If this was not done, many services would be undermined, speakers said.

"It's happened to the music and travel industries and it's going to happen to public services," said Dr Paul Hodgkin, founder of the Patient Opinion site that organised the MyPublicServices conference.

Said Dr Hodgkin: "The question is how do we cope with it in a useful and productive way and not spend decades beating each other up?"

Capturing stories

Dr Hodgkin created Patient Opinion to capture stories about what happened to people when they got medical treatment.

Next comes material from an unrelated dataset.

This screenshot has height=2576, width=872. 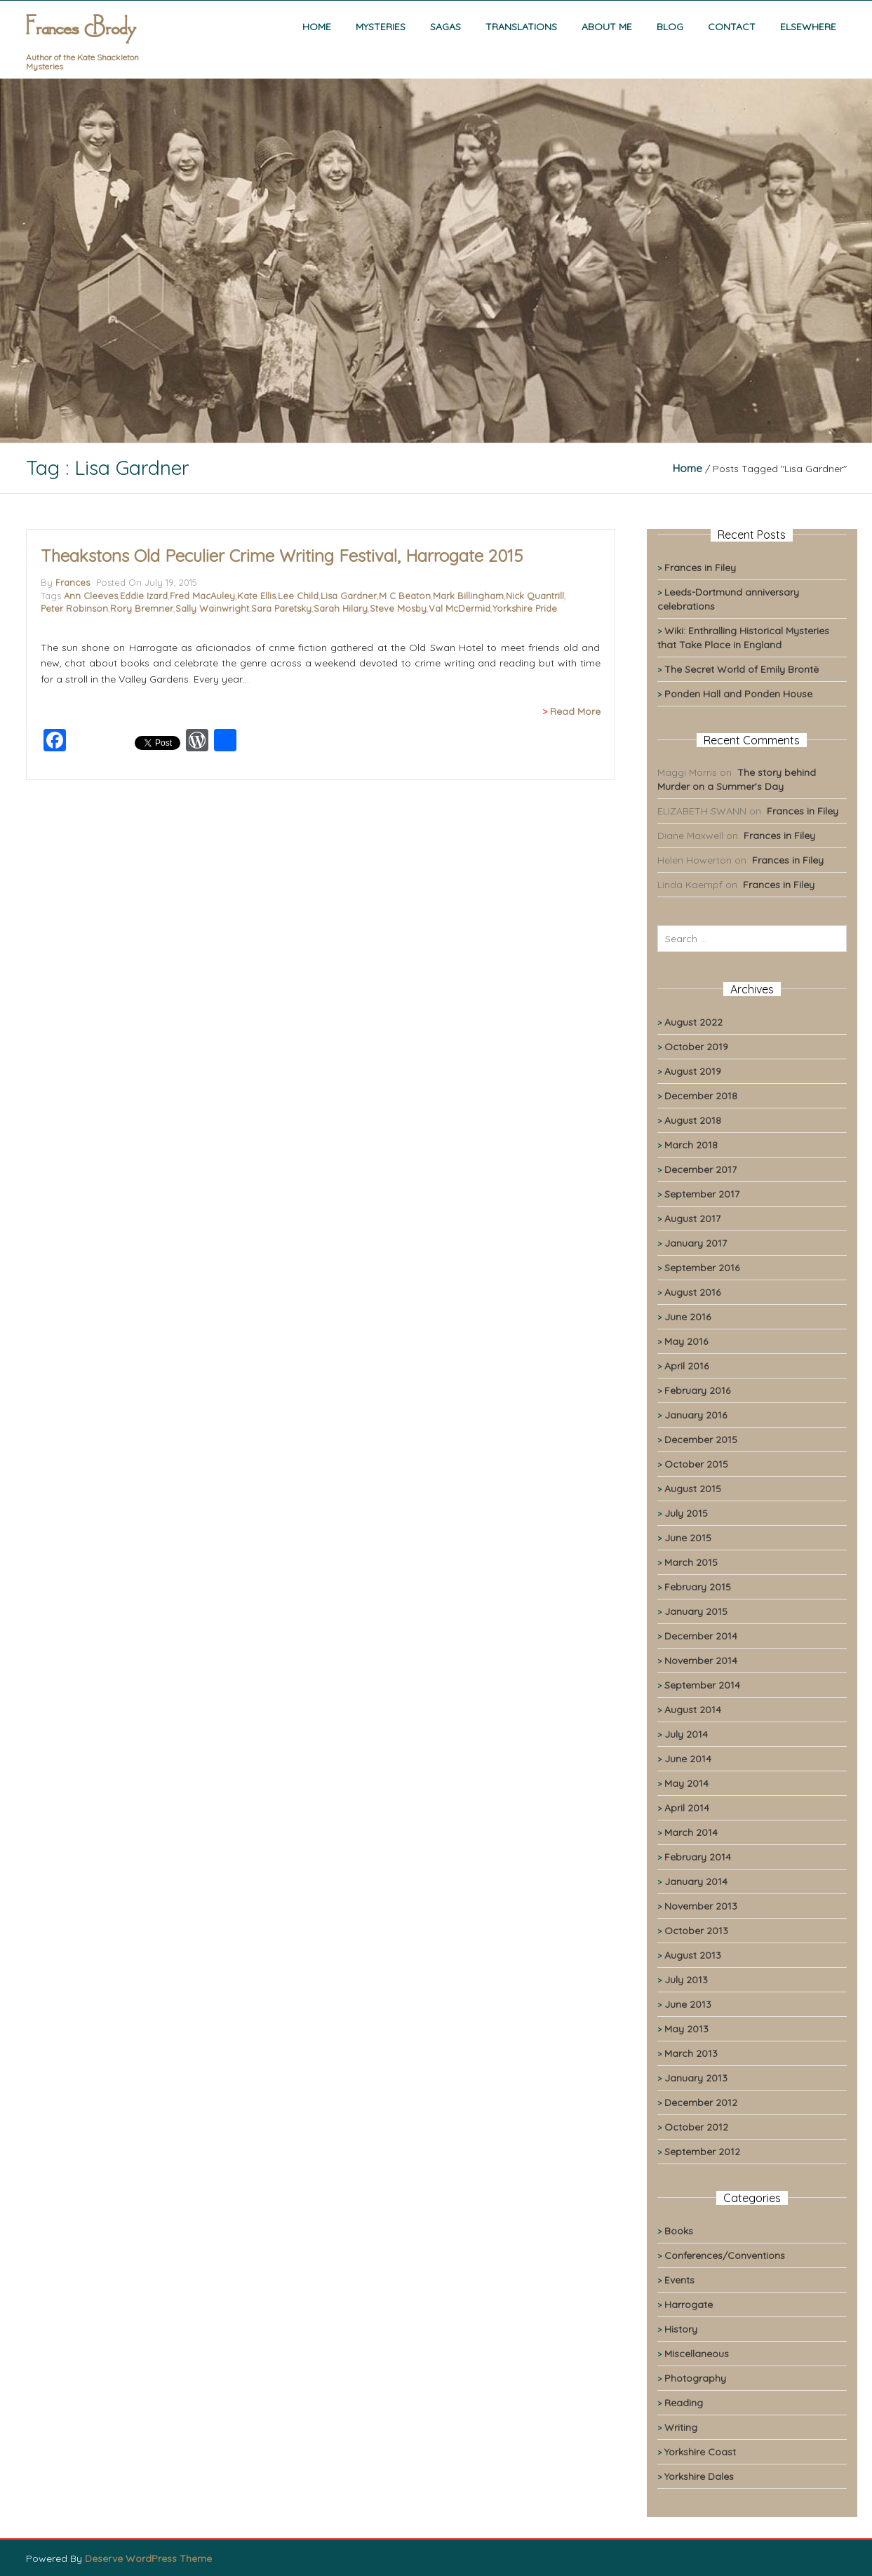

The site takes their criticism or praise and routes it to people in a local health authority who need to know and can, if need be, use that information to improve services.

He said that conversations about people's experiences with public services were going on all over the web and needed to be taken into account.

Dr James Munro, the director of Patient Opinion, said the web and the rising influence of social media such as Facebook, Twitter and other discussion sites was likely to force big changes in the running of programmes.

"Public services seem only to be there to give you what you need," he said. "A patient is all about being passive."

"This is about turning things upside down so the thing that looks like a deficit, your experience, becomes the gift you have to give to other people."

The conference heard from many people who had been moved by their frustration with current practices to set up a website or a service that can do something about it.

Denise Stephens created Enabled by Design in 2003 after being diagnosed with Multiple Sclerosis.

Ms Stephens said she grew increasingly frustrated with unattractive assistive technology that made her home resemble a hospital. She started Enabled By Design to share information about better designed, cheaper and more attractive alternatives.

"A lot of assistive technology is ugly and does not do the job very well," said Ms Stephens.

Talking about their experiences at MyPublicServices were projects to ensure that those in nursing homes are looked after with dignity, to help make welfare to work programmes less adversarial and a place to report experiences with police investigations.

Tom Loosemore, head of 4iP, Channel 4's Innovation fund, said he suspected that active citizens and frustrated users could become a big catalyst for change in public services.

"The design of public services around the needs of the public not the needs of the state enabled by the internet, that's the big change," he said.

"I'm not sure that the government can re-engineer itself from the inside out," he said. "It's going to take the demands of people to force it into shape."

He counselled attendees to "shout loud and force change" on local and central government.

He told conference goers: "You are the future of public services not .gov.uk."